Conditional Memory for Small Language Models
An Empirical Evaluation of N-Gram Hash Lookup Tables
Abstract
We investigate whether conditional memory mechanisms—specifically, N-gram hash lookup tables ("Engram" modules)—can improve the downstream performance of small language models at consumer hardware scale. Engram modules augment transformer layers with trainable embedding tables indexed by rolling N-gram hashes, providing the model with direct access to token-sequence statistics. Across four experiments spanning three model sizes (0.5B, 1.5B, and 2B-4B parameters), two model families (Qwen2.5 and Qwen3.5), and two training regimes (frozen base model with Engram-only training, and full joint fine-tuning), we observe a consistent and striking pattern: Engram modules reduce perplexity by 22-30% on held-out text, yet produce zero measurable improvement on downstream benchmarks (HellaSwag, PIQA, ARC-Challenge). All downstream deltas fall within ±2 percentage points of baseline, with no consistent directional trend. We analyze why perplexity gains fail to transfer, discuss implications for conditional memory research at small scale, and provide practical guidance for future work.
Key Findings
What we found
Perplexity drops sharply, downstream stays flat
Across all four experiments, Engram modules reduced perplexity by 22-30% on held-out text. Yet HellaSwag, PIQA, and ARC-Challenge accuracy moved within ±2 percentage points of baseline — well within noise.

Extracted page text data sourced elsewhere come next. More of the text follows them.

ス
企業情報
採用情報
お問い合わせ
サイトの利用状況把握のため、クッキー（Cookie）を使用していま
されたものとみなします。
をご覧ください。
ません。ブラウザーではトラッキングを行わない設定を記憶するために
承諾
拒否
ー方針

The effect is surface-level
Layer ablation on Qwen2.5-1.5B showed that a single Engram layer at position 1 captures 86% of the total perplexity gain. This suggests the module primarily captures local token statistics rather than building transferable representations.
Scale may be the deciding factor
DeepSeek-V3 (671B parameters, 14.8T training tokens) saw meaningful benefits from Engram. Our experiments at 0.5B-4B parameters did not. The mechanism's effectiveness may be fundamentally tied to model scale.

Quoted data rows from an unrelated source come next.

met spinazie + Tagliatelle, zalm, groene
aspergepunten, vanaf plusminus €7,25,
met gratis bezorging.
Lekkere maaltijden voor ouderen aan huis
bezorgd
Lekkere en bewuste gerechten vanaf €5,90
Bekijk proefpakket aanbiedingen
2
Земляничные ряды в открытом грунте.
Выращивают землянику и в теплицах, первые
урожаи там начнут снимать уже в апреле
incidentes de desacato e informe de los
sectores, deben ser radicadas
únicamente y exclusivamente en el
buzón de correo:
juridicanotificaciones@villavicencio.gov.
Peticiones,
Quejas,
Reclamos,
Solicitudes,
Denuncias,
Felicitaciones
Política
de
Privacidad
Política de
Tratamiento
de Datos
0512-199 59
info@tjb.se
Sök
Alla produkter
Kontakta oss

Full fine-tuning doesn't help
Joint fine-tuning of both the base model and Engram parameters (Experiment 4, Qwen3.5-2B) showed the same pattern: 29.9% perplexity reduction, zero downstream improvement. Co-adaptation doesn't solve the transfer problem.
Results
Main results
| Model | Mode | Base PPL | Engram PPL | PPL % | HellaSwag Δ | PIQA Δ | ARC-C Δ |
|---|---|---|---|---|---|---|---|
| Qwen2.5-0.5B | Frozen, 100K | 20.75 | 15.73 | -24.2 | +0.35 | -1.14 | +0.34 |
| Qwen2.5-1.5B | Frozen, 5K | 14.84 | 11.02 | -25.7 | +0.30 | n/a | -0.61 |
| Qwen3.5-4B | Frozen, 10K | 12.87 | 9.76 | -24.2 | -0.02 | -0.33 | +1.79 |
| Qwen3.5-2B | Full FT, 10K | 16.31 | 11.44 | -29.9 | +0.17 | -0.71 | -0.85 |
Analysis
What it means
A 30% perplexity reduction is a major result in most papers — yet it corresponded to literally zero downstream improvement in our experiments. We find that the most compelling explanation is a combination of two factors: the modules provide local prediction accuracy (where N-gram statistics are directly predictive) rather than global reasoning capability, and the perplexity gains reflect memorization of training patterns rather than transferable representations.
This has broader implications for conditional memory research. Perplexity is widely used as a proxy for model quality, but our results suggest it can be deeply misleading when evaluating architectural interventions that inject static memory. A model can become much better at predicting the next token without becoming better at reasoning, understanding, or answering questions.
For practitioners working with small models on consumer hardware, the practical takeaway is clear: Engram-style conditional memory is not a viable path to improving downstream performance at this scale. Resources may be better spent on larger base models, better training data, or established techniques like knowledge distillation.
References
Cited works
- [1]DeepSeek-AI et al. DeepSeek-V3 Technical Report. 2024.
- [2]Grave et al. Improving neural language models with a continuous cache. ICLR, 2017.
- [3]Khandelwal et al. Generalization through memorization: Nearest neighbor language models. ICLR, 2020.
- [4]Lewis et al. Retrieval-augmented generation for knowledge intensive NLP tasks. NeurIPS, 2020.
- [5]Zellers et al. HellaSwag: Can a machine really finish your sentence? ACL, 2019.
- [6]Bisk et al. PIQA: Reasoning about physical commonsense in natural language. AAAI, 2020.
- [7]Clark et al. Try ARC, the AI2 Reasoning Challenge. 2018.